More and more of our personal data seems to leak online with each passing day, and while it’s easy to become numb to that reality, some data breaches are more concerning than others.

Whether or not the database was being used for a legitimate purpose, such as research, or for criminal activity remains a mystery, because the hosting provider won’t share any details about the owner. It also isn’t clear how long the data was exposed to the public.

Fowler verified the authenticity of the data by contacting several email addresses listed in the database. Some responded, confirming that the leaked data was theirs.
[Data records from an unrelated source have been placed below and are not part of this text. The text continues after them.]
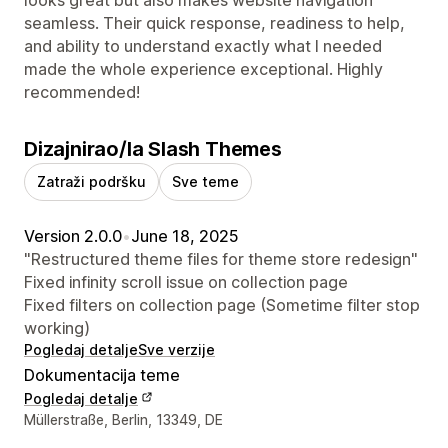
seamless. Their quick response, readiness to help,
and ability to understand exactly what I needed
made the whole experience exceptional. Highly
recommended!
Dizajnirao/la Slash Themes
Zatraži podršku
Sve teme
Version 2.0.0
•
June 18, 2025
"Restructured theme files for theme store redesign"
Fixed infinity scroll issue on collection page
Fixed filters on collection page (Sometime filter stop
working)
Pogledaj detalje
Sve verzije
Dokumentacija teme
Pogledaj detalje
Podaci za kontakt dizajnera
Müllerstraße, Berlin, 13349, DE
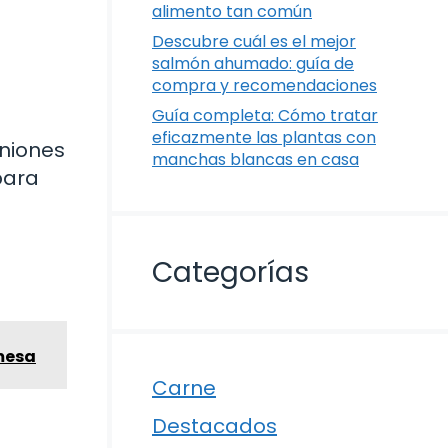
alimento tan común
Descubre cuál es el mejor
salmón ahumado: guía de
compra y recomendaciones
Guía completa: Cómo tratar
eficazmente las plantas con
uniones
manchas blancas en casa
para
Categorías
 mesa
Carne
Destacados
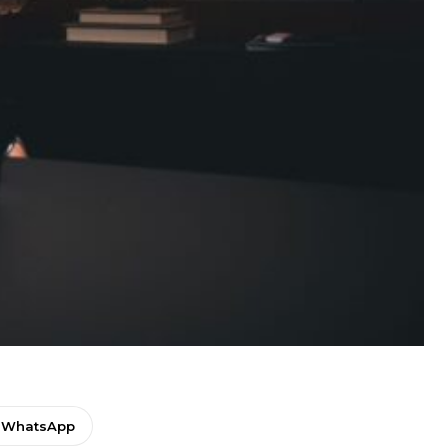
WhatsApp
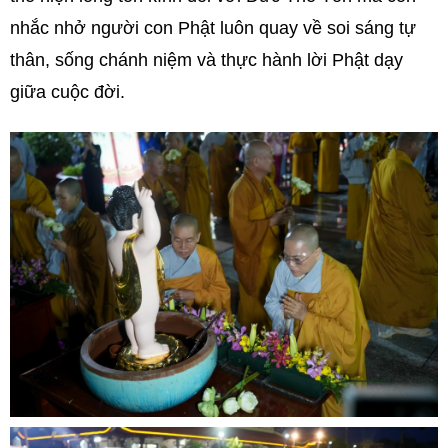
nhắc nhở người con Phật luôn quay về soi sáng tự
thân, sống chánh niệm và thực hành lời Phật dạy
giữa cuộc đời.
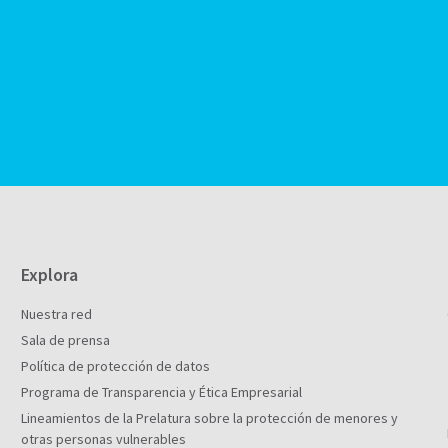
Explora
Nuestra red
Sala de prensa
Política de protección de datos
Programa de Transparencia y Ética Empresarial
Lineamientos de la Prelatura sobre la protección de menores y
otras personas vulnerables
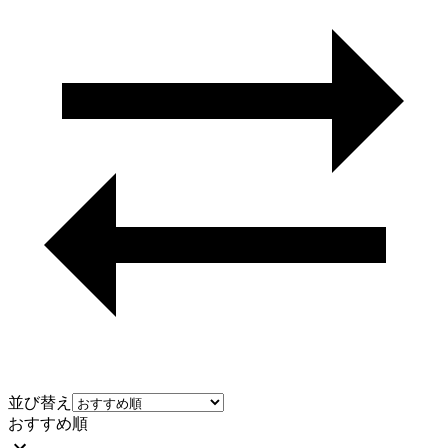
並び替え
おすすめ順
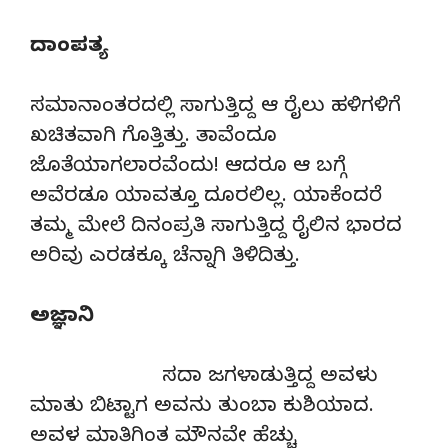
ದಾಂಪತ್ಯ
ಸಮಾನಾಂತರದಲ್ಲಿ ಸಾಗುತ್ತಿದ್ದ ಆ ರೈಲು ಹಳಿಗಳಿಗೆ
ಖಚಿತವಾಗಿ ಗೊತ್ತಿತ್ತು. ತಾವೆಂದೂ
ಜೊತೆಯಾಗಲಾರವೆಂದು! ಆದರೂ ಆ ಬಗ್ಗೆ
ಅವೆರಡೂ ಯಾವತ್ತೂ ದೂರಲಿಲ್ಲ. ಯಾಕೆಂದರೆ
ತಮ್ಮ ಮೇಲೆ ದಿನಂಪ್ರತಿ ಸಾಗುತ್ತಿದ್ದ ರೈಲಿನ ಭಾರದ
ಅರಿವು ಎರಡಕ್ಕೂ ಚೆನ್ನಾಗಿ ತಿಳಿದಿತ್ತು.
ಅಜ್ಞಾನಿ
ಸದಾ ಜಗಳಾಡುತ್ತಿದ್ದ ಅವಳು
ಮಾತು ಬಿಟ್ಟಾಗ ಅವನು ತುಂಬಾ ಕುಶಿಯಾದ.
ಅವಳ ಮಾತಿಗಿಂತ ಮೌನವೇ ಹೆಚ್ಚು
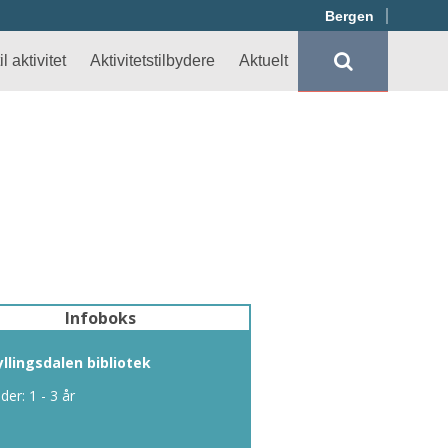
Bergen
l aktivitet
Aktivitetstilbydere
Aktuelt
Infoboks
yllingsdalen bibliotek
lder: 1 - 3 år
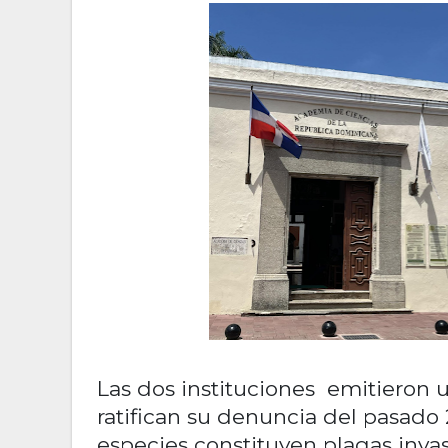
Las dos instituciones emitieron 
ratifican su denuncia del pasad
especies constituyen plagas inva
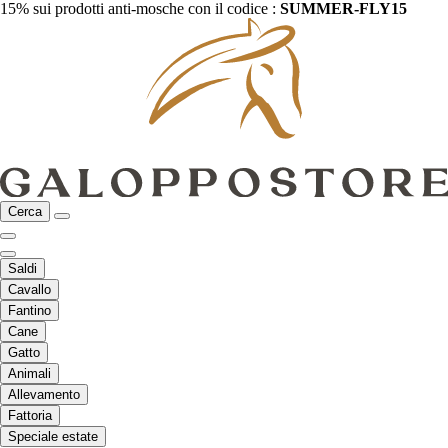
15% sui prodotti anti-mosche con il codice :
SUMMER-FLY15
Cerca
Saldi
Cavallo
Fantino
Cane
Gatto
Animali
Allevamento
Fattoria
Speciale estate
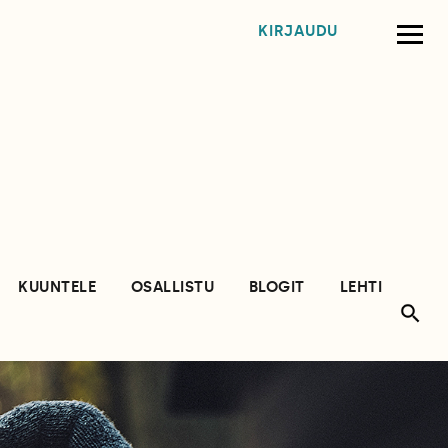
KIRJAUDU
KUUNTELE
OSALLISTU
BLOGIT
LEHTI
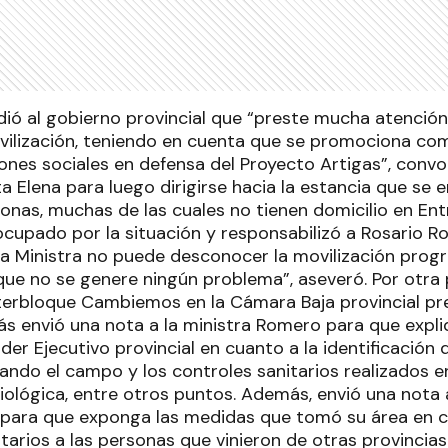
pidió al gobierno provincial que “preste mucha atenció
ovilización, teniendo en cuenta que se promociona c
iones sociales en defensa del Proyecto Artigas”, convo
ta Elena para luego dirigirse hacia la estancia que s
onas, muchas de las cuales no tienen domicilio en Ent
upado por la situación y responsabilizó a Rosario R
la Ministra no puede desconocer la movilización prog
que no se genere ningún problema”, aseveró. Por otra 
nterbloque Cambiemos en la Cámara Baja provincial p
s envió una nota a la ministra Romero para que expli
oder Ejecutivo provincial en cuanto a la identificación
ndo el campo y los controles sanitarios realizados e
ológica, entre otros puntos. Además, envió una nota a
 para que exponga las medidas que tomó su área en cu
tarios a las personas que vinieron de otras provincias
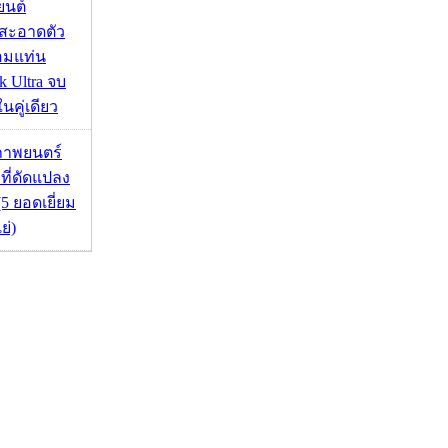
นยนต์
สะอาดตัว
อมแท่น
 Ultra จบ
นคู่เดียว
ภาพยนตร์
 ที่ดัดแปลง
5 ยอดเยี่ยม
ย่)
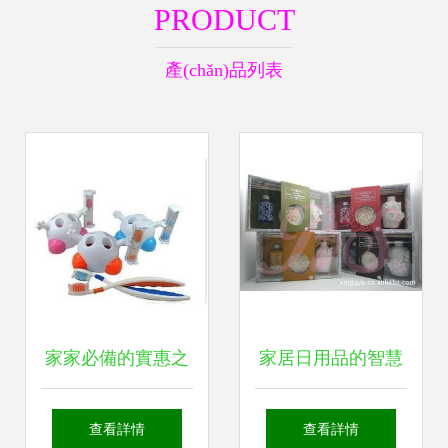
PRODUCT
產(chǎn)品列表
家家必備的實惠之
家居日用品的智慧
選 廠家?guī)齑嫒
構(gòu)筑舒適生活
查看詳情
查看詳情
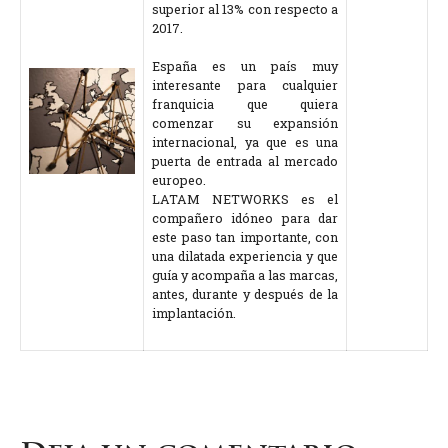
superior al 13% con respecto a
2017.
España es un país muy
interesante para cualquier
franquicia que quiera
comenzar su expansión
internacional, ya que es una
puerta de entrada al mercado
europeo.
LATAM NETWORKS es el
compañero idóneo para dar
este paso tan importante, con
una dilatada experiencia y que
guía y acompaña a las marcas,
antes, durante y después de la
implantación.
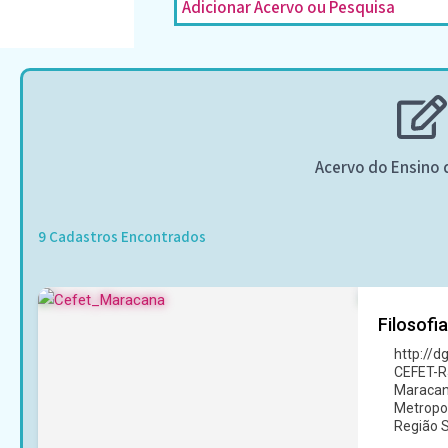
Adicionar Acervo ou Pesquisa
Acervo do Ensino d
9
Cadastros Encontrados
Filosofi
http://
CEFET-R
Maracanã
Metropol
Região S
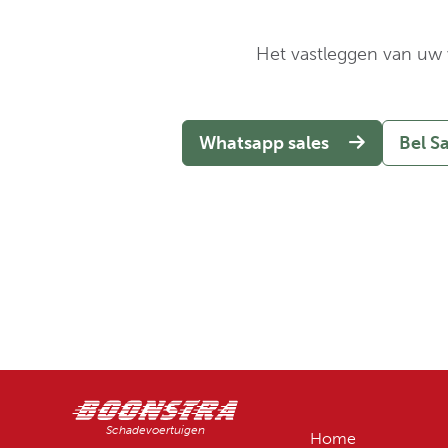
Het vastleggen van uw v
Whatsapp sales
Bel S
Schadevoertuigen
Home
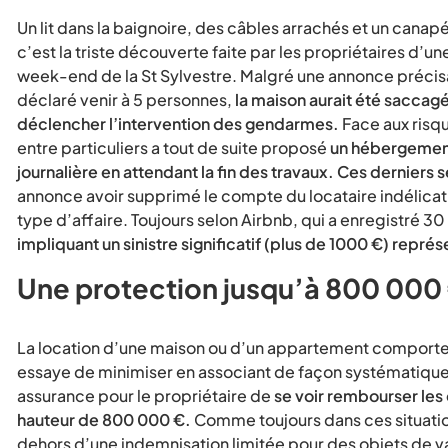
Un lit dans la baignoire, des câbles arrachés et un cana
c’est la triste découverte faite par les propriétaires d’u
week-end de la St Sylvestre. Malgré une annonce précisant
déclaré venir à 5 personnes,
la maison aurait été saccagé
déclencher l’intervention des gendarmes.
Face aux risqu
entre particuliers a tout de suite proposé
un hébergement
journalière en attendant la fin des travaux. Ces derniers 
annonce avoir supprimé le compte du locataire indélicat
type d’affaire. Toujours selon Airbnb, qui a enregistré 30 
impliquant un sinistre significatif (plus de 1000 €) repré
Une protection jusqu’à 800 000
La location d’une maison ou d’un appartement comporte t
essaye de minimiser en associant de façon systématique 
assurance pour le propriétaire de
se voir rembourser le
hauteur de 800 000 €.
Comme toujours dans ces situation
dehors d’une indemnisation limitée pour des objets de vale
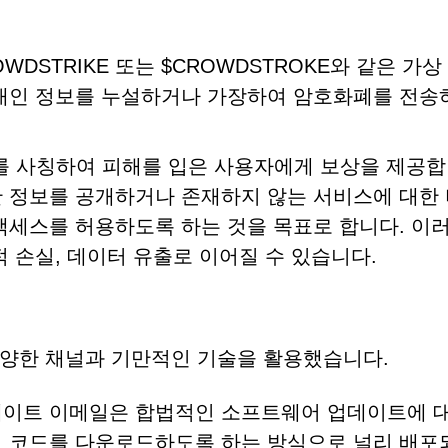
WDSTRIKE 또는 $CROWDSTROKE와 같은 가상
 개인 정보를 누설하거나 가장하여 암호화폐를 전송
 사칭하여 피해를 입은 사용자에게 보상을 제공합
 정보를 공개하거나 존재하지 않는 서비스에 대한
액세스를 허용하도록 하는 것을 목표로 합니다. 이
 손실, 데이터 유출로 이어질 수 있습니다.
다양한 채널과 기만적인 기술을 활용했습니다.
ke 업데이트 이메일은 합법적인 소프트웨어 업데이트에 
성 코드를 다운로드하도록 하는 방식으로 널리 배포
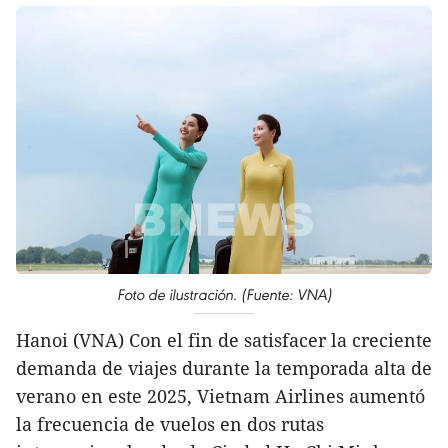
Foto de ilustración. (Fuente: VNA)
Hanoi (VNA) Con el fin de satisfacer la creciente
demanda de viajes durante la temporada alta de
verano en este 2025, Vietnam Airlines aumentó
la frecuencia de vuelos en dos rutas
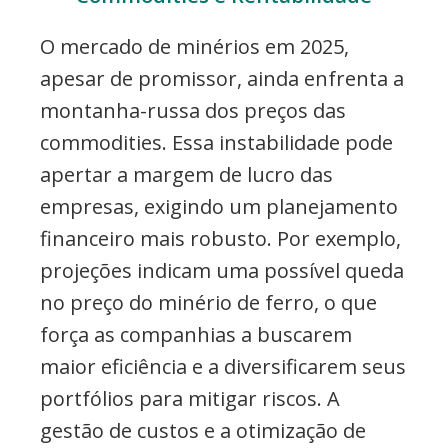
O mercado de minérios em 2025,
apesar de promissor, ainda enfrenta a
montanha-russa dos preços das
commodities. Essa instabilidade pode
apertar a margem de lucro das
empresas, exigindo um planejamento
financeiro mais robusto. Por exemplo,
projeções indicam uma possível queda
no preço do minério de ferro, o que
força as companhias a buscarem
maior eficiência e a diversificarem seus
portfólios para mitigar riscos. A
gestão de custos e a otimização de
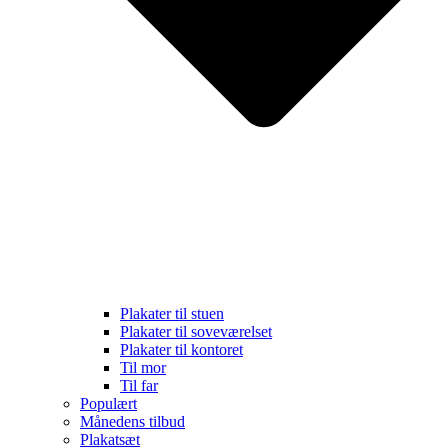
Plakater til stuen
Plakater til soveværelset
Plakater til kontoret
Til mor
Til far
Populært
Månedens tilbud
Plakatsæt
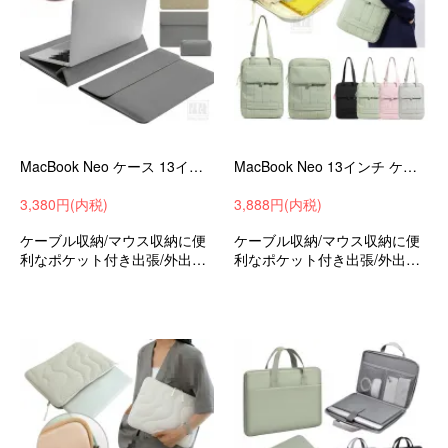
MacBook Neo ケース 13インチ カバー 電源収納ポーチ付き PUレザー シンプル かばん型 収納ケース バッグ型 セカンドバッグ型
MacBook Neo 13インチ ケース カバー 縦仕様 手提げかばん キャンバス調 ショルダーバッグ ポケット付き かばん型 バッグ型 ポケット付き-SG-
3,380円(内税)
3,888円(内税)
ケーブル収納/マウス収納に便
ケーブル収納/マウス収納に便
利なポケット付き出張/外出時/
利なポケット付き出張/外出時/
通勤/通学の持ち運びに最適な
通勤/通学の持ち運びに最適な
保護ケースAppleアップルマッ
保護ケースバッグ型保護ケー
クブックネオ13インチ可愛い
スマックブックNeo可愛い
お洒落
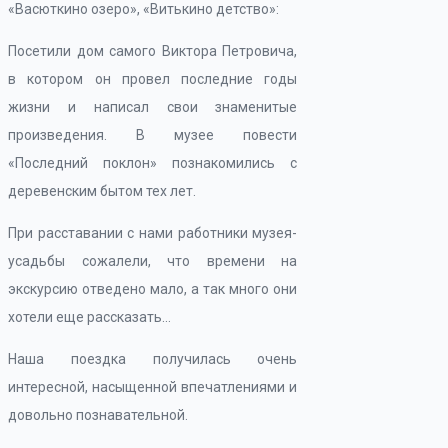
«Васюткино озеро», «Витькино детство»:
Посетили дом самого Виктора Петровича,
в котором он провел последние годы
жизни и написал свои знаменитые
произведения. В музее повести
«Последний поклон» познакомились с
деревенским бытом тех лет.
При расставании с нами работники музея-
усадьбы сожалели, что времени на
экскурсию отведено мало, а так много они
хотели еще рассказать…
Наша поездка получилась очень
интересной, насыщенной впечатлениями и
довольно познавательной.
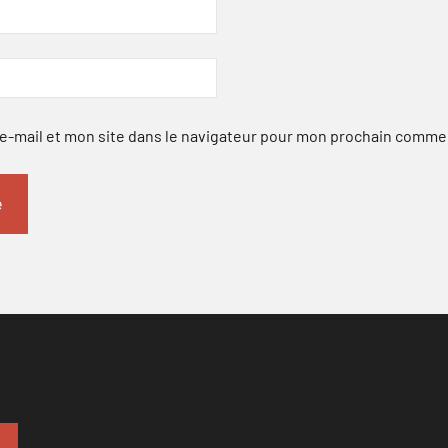
-mail et mon site dans le navigateur pour mon prochain comme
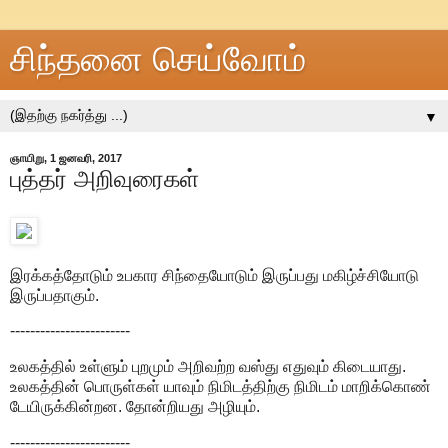
சிந்தனை செய்வோம்
▼
ஞாயிறு, 1 ஜனவரி, 2017
புத்தர் அறிவுரைகள்
இரக்கத்தோடும் உபகார சிந்தையோடும் இருப்பது மகிழ்ச்சியோடு
இருப்பதாகும்.
------------------------
உலகத்தில் உள்ளும் புறமும் அறிவற்ற வஸ்து எதுவும் கிடையாது.
உலகத்தின் பொருள்கள் யாவும் நிமிடத்திற்கு நிமிடம் மாறிக்கொண்
டேயிருக்கின்றன. தோன்றியது அழியும்.
------------------------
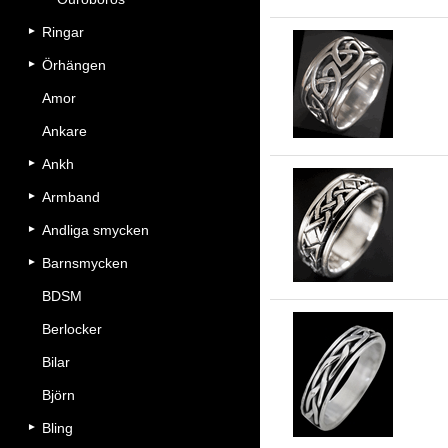
Ringar
Örhängen
Fe
Amor
Ankare
Ankh
Armband
8 
Andliga smycken
Barnsmycken
BDSM
Berlocker
Bilar
6 
Björn
Bling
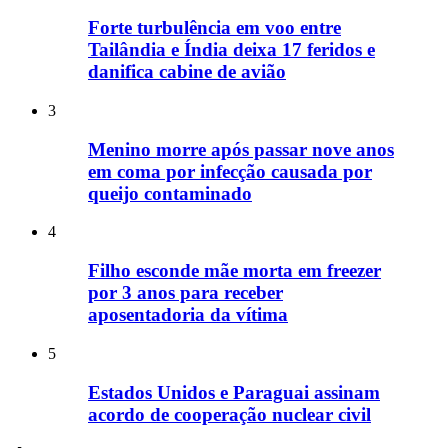
Forte turbulência em voo entre
Tailândia e Índia deixa 17 feridos e
danifica cabine de avião
3
Menino morre após passar nove anos
em coma por infecção causada por
queijo contaminado
4
Filho esconde mãe morta em freezer
por 3 anos para receber
aposentadoria da vítima
5
Estados Unidos e Paraguai assinam
acordo de cooperação nuclear civil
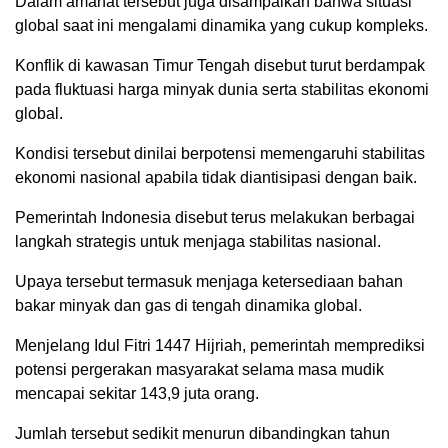
Dalam amanat tersebut juga disampaikan bahwa situasi
global saat ini mengalami dinamika yang cukup kompleks.
Konflik di kawasan Timur Tengah disebut turut berdampak
pada fluktuasi harga minyak dunia serta stabilitas ekonomi
global.
Kondisi tersebut dinilai berpotensi memengaruhi stabilitas
ekonomi nasional apabila tidak diantisipasi dengan baik.
Pemerintah Indonesia disebut terus melakukan berbagai
langkah strategis untuk menjaga stabilitas nasional.
Upaya tersebut termasuk menjaga ketersediaan bahan
bakar minyak dan gas di tengah dinamika global.
Menjelang Idul Fitri 1447 Hijriah, pemerintah memprediksi
potensi pergerakan masyarakat selama masa mudik
mencapai sekitar 143,9 juta orang.
Jumlah tersebut sedikit menurun dibandingkan tahun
Fowler suspects that the data was initially gathered by “some type of infostealer malware.”

“Many people unknowingly treat their email accounts like free cloud storage and keep years’ worth of sensitive documents, such as tax forms, medical records, contracts, and passwords without considering how sensitive they are,” Fowler noted, warning users to regularly delete old emails containing sensitive data. “This could create serious security and privacy risks if criminals were to gain access to thousands or even millions of email accounts.”